Often overlapping with false imprisonment, the intentional tort of false arrest involves someone being held against their will or taken into custody without consent or a legal justification. This can give rise to a civil claim for damages. Despite the name, many cases of false arrest arise from restraints that were imposed by store managers, security professionals, and other people outside law enforcement. It applies to any situation in which someone’s movement is restrained, rather than just in the context of a formal arrest.
Similar to other intentional torts, false arrest requires proving that the defendant’s conduct rose to a level greater than mere carelessness, or negligence. The defendant must have deliberately restrained the plaintiff. Whether or not this occurred is usually straightforward but can be contested in cases in which someone simply locked a door and may not have known that someone else was behind the door.
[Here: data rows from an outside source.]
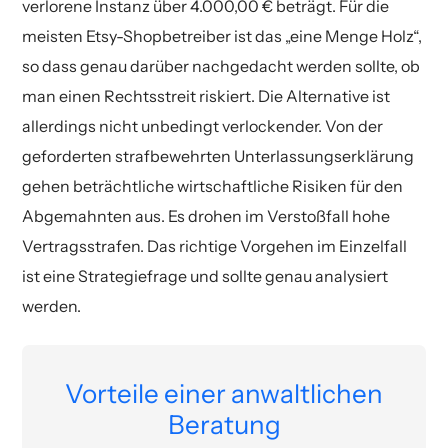
verlorene Instanz über 4.000,00 € beträgt. Für die
meisten Etsy-Shopbetreiber ist das „eine Menge Holz“,
so dass genau darüber nachgedacht werden sollte, ob
man einen Rechtsstreit riskiert. Die Alternative ist
allerdings nicht unbedingt verlockender. Von der
geforderten strafbewehrten Unterlassungserklärung
gehen beträchtliche wirtschaftliche Risiken für den
Abgemahnten aus. Es drohen im Verstoßfall hohe
Vertragsstrafen. Das richtige Vorgehen im Einzelfall
ist eine Strategiefrage und sollte genau analysiert
werden.
Vorteile einer anwaltlichen
Beratung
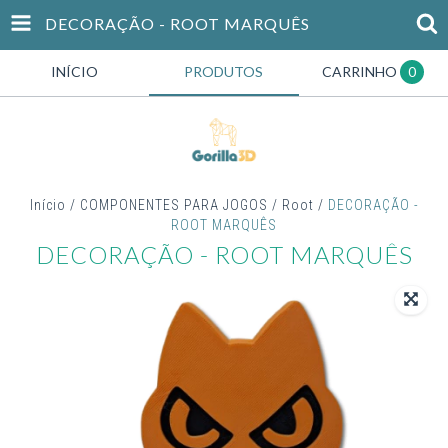
DECORAÇÃO - ROOT MARQUÊS
INÍCIO
PRODUTOS
CARRINHO
0
Início
/
COMPONENTES PARA JOGOS
/
Root
/
DECORAÇÃO -
ROOT MARQUÊS
DECORAÇÃO - ROOT MARQUÊS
Consciousness and Lack of Consent
The subject of the false arrest must have been aware of the confinement. The most common case in which this may be contested is when someone is intoxicated or drugged and unaware of their surroundings. The plaintiff does not need to be aware that the arrest lacks a legal basis but only aware of the arrest itself. However, they cannot establish liability for false arrest if they consented to the arrest. People who voluntarily surrender to law enforcement officers, even if they committed no crime, cannot later sue law enforcement for false arrest.
The most complex element of a false arrest case is the question of whether there was a legal basis for the arrest, also known as a “privilege.” There are some clear cases in which an arrest resulted from a warrant or a court order, which is obviously a legal basis. Even without this type of document, however, an officer or someone like a store security guard may have probable cause to make an arrest. This means that a reasonable person in their position would have believed that the subject of the arrest was committing a crime, based on the facts known to the person making the arrest. This does not account for issues such as whether the subject of the arrest actually committed a crime or whether the person making the arrest actually believed that the subject committed a crime.
An officer can make an arrest based on a report by someone else if it would be sufficient to a reasonable person. Most often, a report by someone else will not be enough to make an arrest unless the officer finds other evidence to support it.
The Difference Between a Stop and an Arrest
There is a fine line between a stop and an arrest. Police may stop a citizen on the street if they have a reasonable suspicion of criminal conduct. This is a much lower standard than probable cause, which is because the intrusion on the subject’s rights is much less severe. A stop simply involves asking for identification and possibly briefly asking questions before letting the subject continue on their way. Even though the person being stopped may feel that they cannot leave during the stop, this is not an arrest. However, a long stop involving detailed questioning may turn into an arrest that would require probable cause. If probable cause does not exist, a false arrest claim may arise.